## WHAT THE EXERCISE ASKS
Only the lines from the one with "Minas na prevenção de doenças alimentares" to the end of the data below should be returned, each exactly as it stands.
___ DATASET CONTENT ___
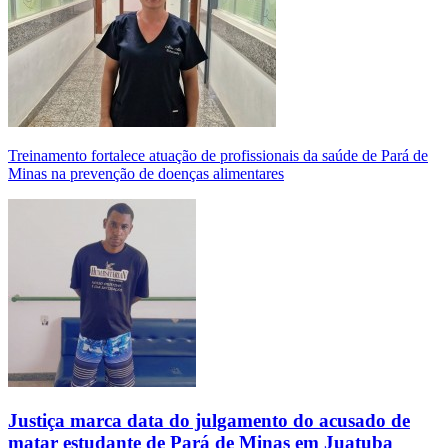
Treinamento fortalece atuação de profissionais da saúde de Pará de
Minas na prevenção de doenças alimentares
Justiça marca data do julgamento do acusado de
matar estudante de Pará de Minas em Juatuba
___
## YOUR RESPONSE
Minas na prevenção de doenças alimentares
Justiça marca data do julgamento do acusado de
matar estudante de Pará de Minas em Juatuba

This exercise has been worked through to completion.